DATASET RECORDS:

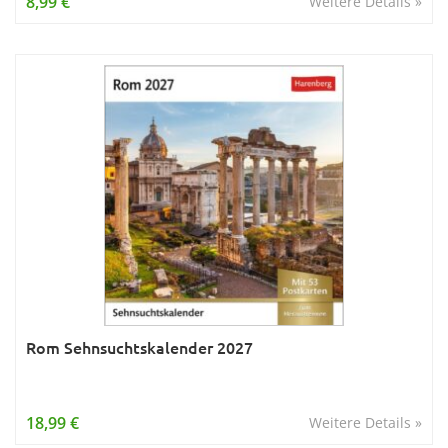
8,99 €
Weitere Details »
Rom Sehnsuchtskalender 2027
18,99 €
Weitere Details »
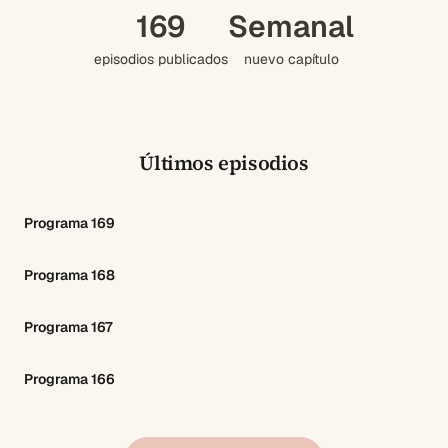
169
Semanal
episodios publicados
nuevo capítulo
Últimos episodios
Programa 169
Programa 168
Programa 167
Programa 166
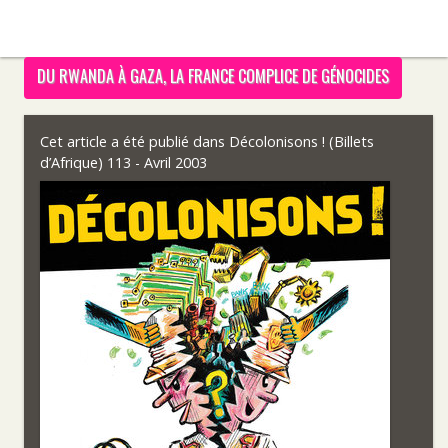
DU RWANDA À GAZA, LA FRANCE COMPLICE DE GÉNOCIDES
Cet article a été publié dans
Décolonisons ! (Billets
d’Afrique) 113 - Avril 2003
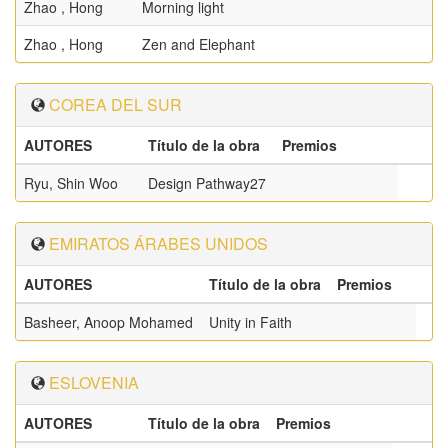
Zhao , Hong
Morning light
Zhao , Hong
Zen and Elephant
COREA DEL SUR
AUTORES
Título de la obra
Premios
Ryu, Shin Woo
Design Pathway27
EMIRATOS ÁRABES UNIDOS
AUTORES
Título de la obra
Premios
Basheer, Anoop Mohamed
Unity in Faith
ESLOVENIA
AUTORES
Título de la obra
Premios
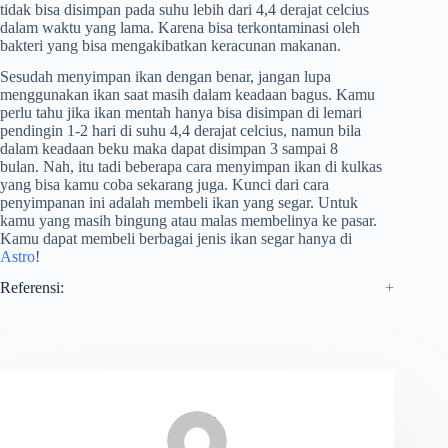
tidak bisa disimpan pada suhu lebih dari 4,4 derajat celcius
dalam waktu yang lama. Karena bisa terkontaminasi oleh
bakteri yang bisa mengakibatkan keracunan makanan.
Sesudah menyimpan ikan dengan benar, jangan lupa
menggunakan ikan saat masih dalam keadaan bagus. Kamu
perlu tahu jika ikan mentah hanya bisa disimpan di lemari
pendingin 1-2 hari di suhu 4,4 derajat celcius, namun bila
dalam keadaan beku maka dapat disimpan 3 sampai 8
bulan. Nah, itu tadi beberapa cara menyimpan ikan di kulkas
yang bisa kamu coba sekarang juga. Kunci dari cara
penyimpanan ini adalah membeli ikan yang segar. Untuk
kamu yang masih bingung atau malas membelinya ke pasar.
Kamu dapat membeli berbagai jenis ikan segar hanya di
Astro
!
Referensi:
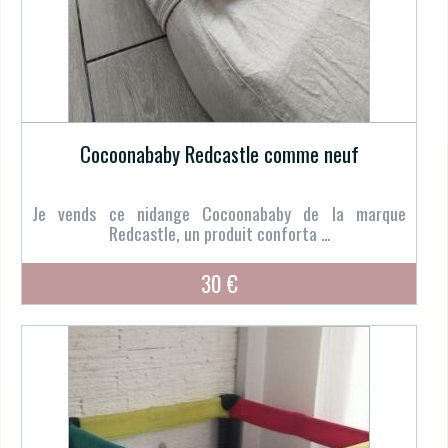
Cocoonababy Redcastle comme neuf
Je vends ce nidange Cocoonababy de la marque
Redcastle, un produit conforta ...
30 €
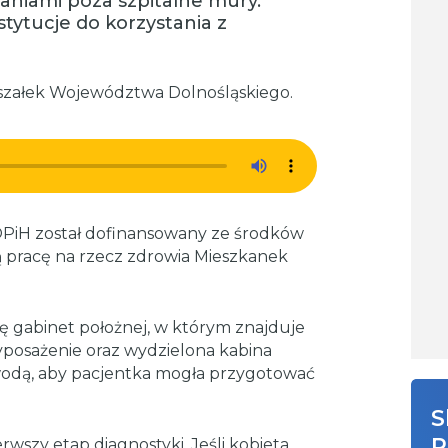
aniami poza szpitalne mury.
tytucje do korzystania z
szałek Województwa Dolnośląskiego.
PiH został dofinansowany ze środków
 pracę na rzecz zdrowia Mieszkanek
ię gabinet położnej, w którym znajduje
yposażenie oraz wydzielona kabina
 wodą, aby pacjentka mogła przygotować
S
R
rwszy etap diagnostyki. Jeśli kobieta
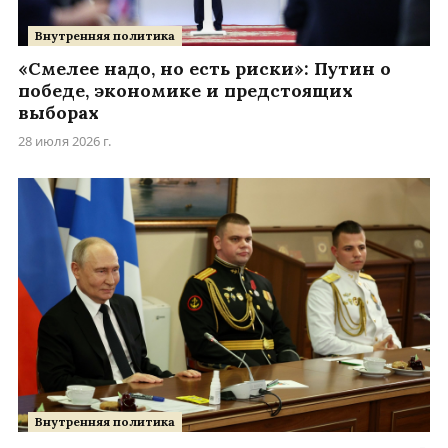
Внутренняя политика
«Смелее надо, но есть риски»: Путин о
победе, экономике и предстоящих
выборах
28 июля 2026 г.
Внутренняя политика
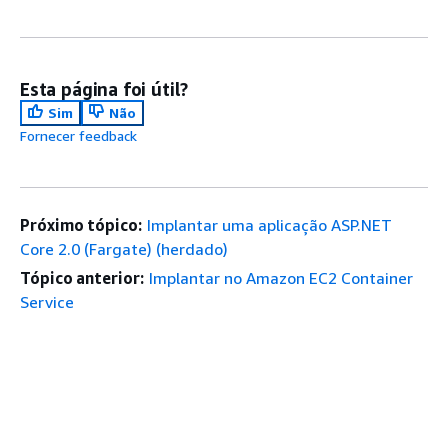
Esta página foi útil?
Sim
Não
Fornecer feedback
Próximo tópico:
Implantar uma aplicação ASP.NET
Core 2.0 (Fargate) (herdado)
Tópico anterior:
Implantar no Amazon EC2 Container
Service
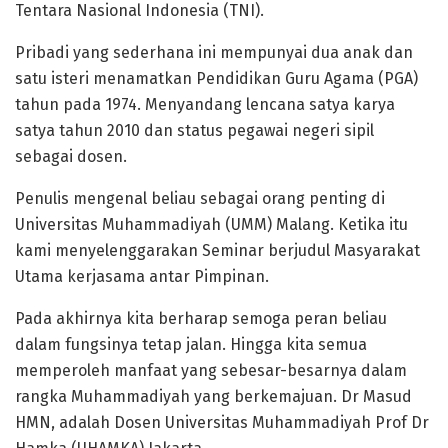
Tentara Nasional Indonesia (TNI).
Pribadi yang sederhana ini mempunyai dua anak dan
satu isteri menamatkan Pendidikan Guru Agama (PGA)
tahun pada 1974. Menyandang lencana satya karya
satya tahun 2010 dan status pegawai negeri sipil
sebagai dosen.
Penulis mengenal beliau sebagai orang penting di
Universitas Muhammadiyah (UMM) Malang. Ketika itu
kami menyelenggarakan Seminar berjudul Masyarakat
Utama kerjasama antar Pimpinan.
Pada akhirnya kita berharap semoga peran beliau
dalam fungsinya tetap jalan. Hingga kita semua
memperoleh manfaat yang sebesar-besarnya dalam
rangka Muhammadiyah yang berkemajuan. Dr Masud
HMN, adalah Dosen Universitas Muhammadiyah Prof Dr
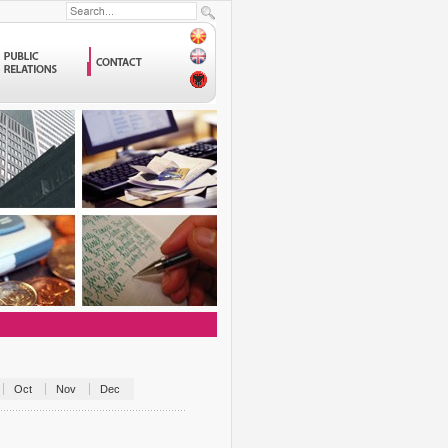
Oct
Nov
Dec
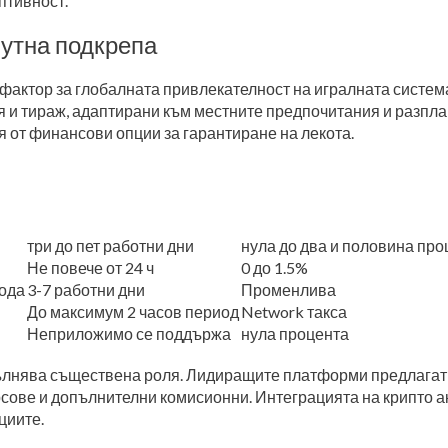
птивност.
утна подкрепа
фактор за глобалната привлекателност на игралната систем
 и тираж, адаптирани към местните предпочитания и разпла
от финансови опции за гарантиране на лекота.
три до пет работни дни
нула до два и половина про
Не повече от 24 ч
0 до 1.5%
иода
3-7 работни дни
Променлива
До максимум 2 часов период
Network такса
Неприложимо се поддържа
нула процента
лнява съществена роля. Лидиращите платформи предлагат ак
рсове и допълнителни комисионни. Интеграцията на крипто 
циите.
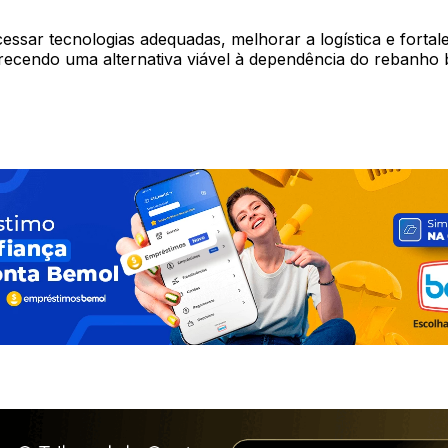
cessar tecnologias adequadas, melhorar a logística e fortal
erecendo uma alternativa viável à dependência do rebanho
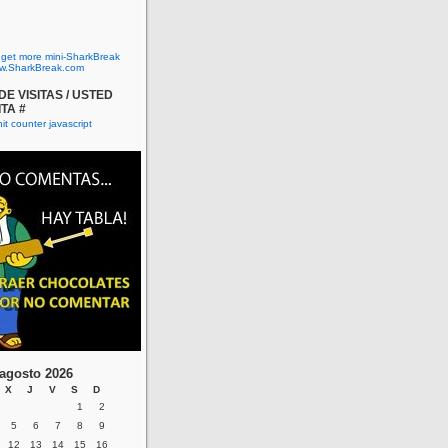
o get more mini-SharkBreak
w.SharkBreak.com
E VISITAS / USTED
ITA #
agosto 2026
X
J
V
S
D
1
2
5
6
7
8
9
12
13
14
15
16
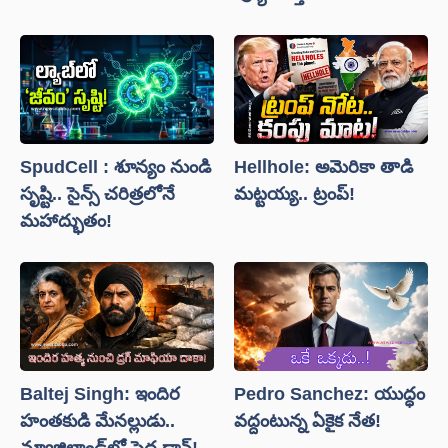
SpudCell : శూన్యం నుండి
Hellhole: అమెరికా తాడి
సృష్టి.. సైన్స్ చరిత్రలోనే
మట్టయ్య.. ట్రంప్!
మహాద్భుతం!
Baltej Singh: ఇందిర
Pedro Sanchez: యుద్ధం
హంతకుడి మేనల్లుడు..
వద్దంటున్న ఏకైక నేత!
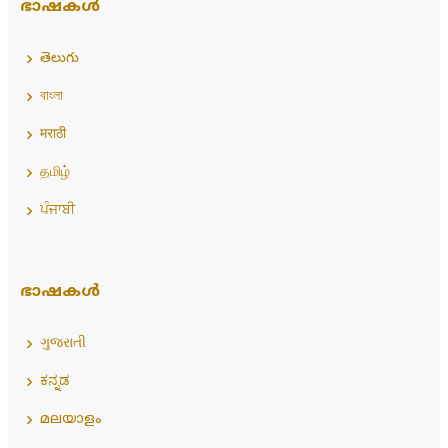
ഭാഷകൾ
తెలుగు
বাংলা
मराठी
தமிழ்
ਪੰਜਾਬੀ
ഭാഷകൾ
ગુજરાતી
ಕನ್ನಡ
മലയാളം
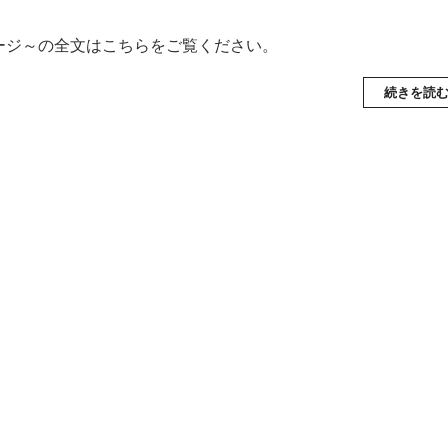
セージ～の全文はこちらをご覧ください。
続きを読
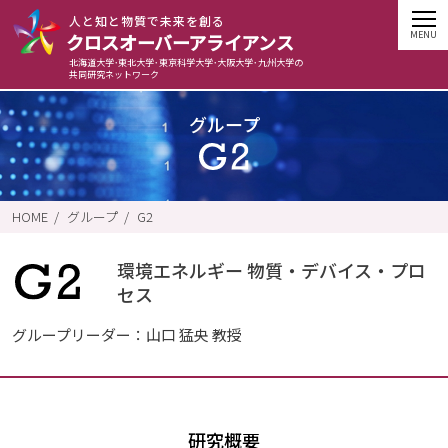
⼈と知と物質で未来を創る
クロスオーバーアライアンス
北海道大学･東北大学･東京科学大学･大阪大学･九州大学の
共同研究ネットワーク
グループ
HOME
グループ
G2
環境エネルギー 物質・デバイス・プロ
セス
グループリーダー：山口 猛央 教授
研究概要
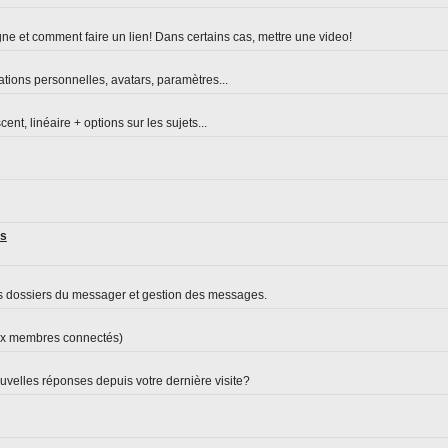
ne et comment faire un lien! Dans certains cas, mettre une video!
ations personnelles, avatars, paramètres...
nt, linéaire + options sur les sujets...
es
s dossiers du messager et gestion des messages.
aux membres connectés)
velles réponses depuis votre dernière visite?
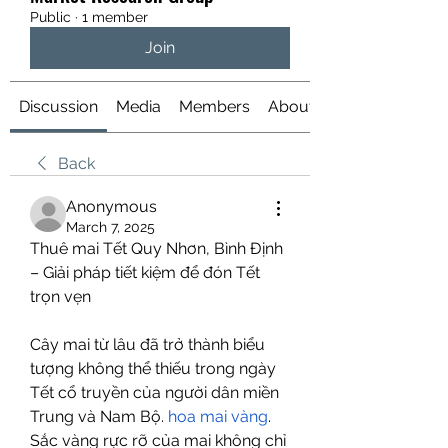
Public
·
1 member
Join
Discussion
Media
Members
About
Back
Anonymous
March 7, 2025
Thuê mai Tết Quy Nhơn, Bình Định 
– Giải pháp tiết kiệm để đón Tết 
trọn vẹn
Cây mai từ lâu đã trở thành biểu 
tượng không thể thiếu trong ngày 
Tết cổ truyền của người dân miền 
Trung và Nam Bộ. 
hoa mai vàng
. 
Sắc vàng rực rỡ của mai không chỉ 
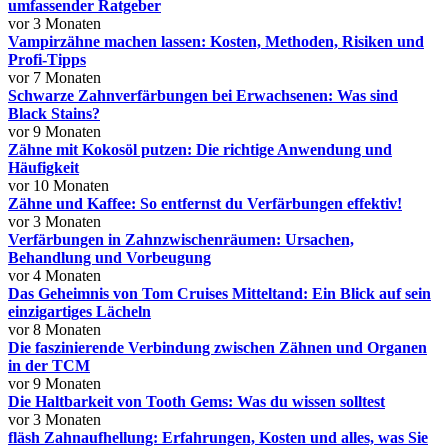
umfassender Ratgeber
vor 3 Monaten
Vampirzähne machen lassen: Kosten, Methoden, Risiken und
Profi-Tipps
vor 7 Monaten
Schwarze Zahnverfärbungen bei Erwachsenen: Was sind
Black Stains?
vor 9 Monaten
Zähne mit Kokosöl putzen: Die richtige Anwendung und
Häufigkeit
vor 10 Monaten
Zähne und Kaffee: So entfernst du Verfärbungen effektiv!
vor 3 Monaten
Verfärbungen in Zahnzwischenräumen: Ursachen,
Behandlung und Vorbeugung
vor 4 Monaten
Das Geheimnis von Tom Cruises Mitteltand: Ein Blick auf sein
einzigartiges Lächeln
vor 8 Monaten
Die faszinierende Verbindung zwischen Zähnen und Organen
in der TCM
vor 9 Monaten
Die Haltbarkeit von Tooth Gems: Was du wissen solltest
vor 3 Monaten
fläsh Zahnaufhellung: Erfahrungen, Kosten und alles, was Sie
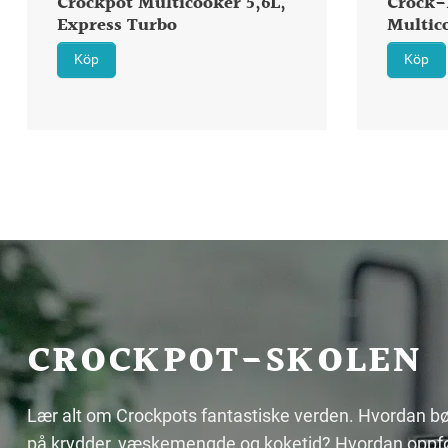
Crockpot Multicooker 5,6L,
Crock-
Express Turbo
Multico
Köp
Köp
CROCKPOT-SKOLEN
Lær alt om Crockpots fantastiske verden. Hvordan bø
på krydder, væskemengde og koketid? Hvordan oppfø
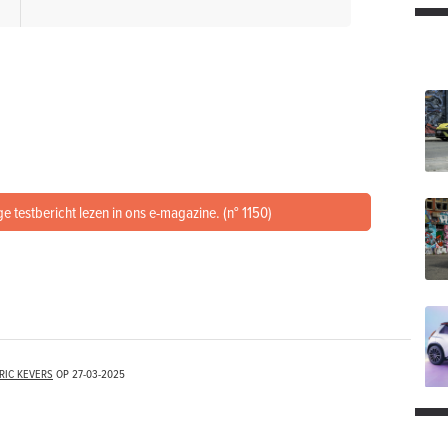
e testbericht lezen in ons e-magazine. (n° 1150)
RIC KEVERS
OP
27-03-2025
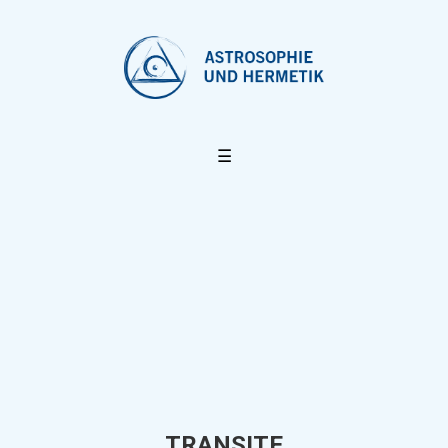
☰
TRANSITE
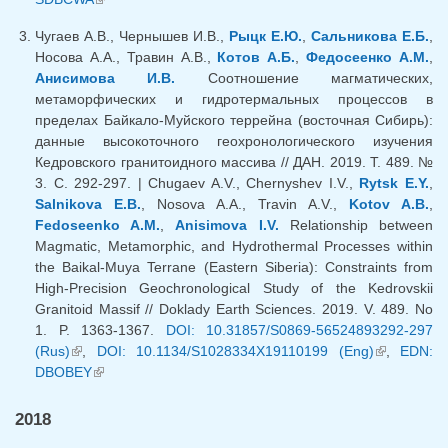
Чугаев А.В., Чернышев И.В.,
Рыцк Е.Ю.
,
Сальникова Е.Б.
,
Носова А.А., Травин А.В.,
Котов А.Б.
,
Федосеенко А.М.
,
Анисимова И.В.
Соотношение магматических,
метаморфических и гидротермальных процессов в
пределах Байкало-Муйского террейна (восточная Сибирь):
данные высокоточного геохронологического изучения
Кедровского гранитоидного массива // ДАН. 2019. Т. 489. №
3. С. 292-297. | Chugaev A.V., Chernyshev I.V.,
Rytsk E.Y.
,
Salnikova E.B.
, Nosova A.A., Travin A.V.,
Kotov A.B.
,
Fedoseenko A.M.
,
Anisimova I.V.
Relationship between
Magmatic, Metamorphic, and Hydrothermal Processes within
the Baikal-Muya Terrane (Eastern Siberia): Constraints from
High-Precision Geochronological Study of the Kedrovskii
Granitoid Massif // Doklady Earth Sciences. 2019. V. 489. No
1. P. 1363-1367.
DOI: 10.31857/S0869-56524893292-297
(Rus)
(link is external)
,
DOI: 10.1134/S1028334X19110199 (Eng)
(link is
,
EDN:
DBOBEY
(link is external)
external)
2018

INSTRUCTIONS TO FOLLOW:
Pull out all lines from the listing that contain the string "Muhammadiyah".

ANSWER SECTION:
Universitas Muhammadiyah (UMM) Malang. Ketika itu
rangka Muhammadiyah yang berkemajuan. Dr Masud
HMN, adalah Dosen Universitas Muhammadiyah Prof Dr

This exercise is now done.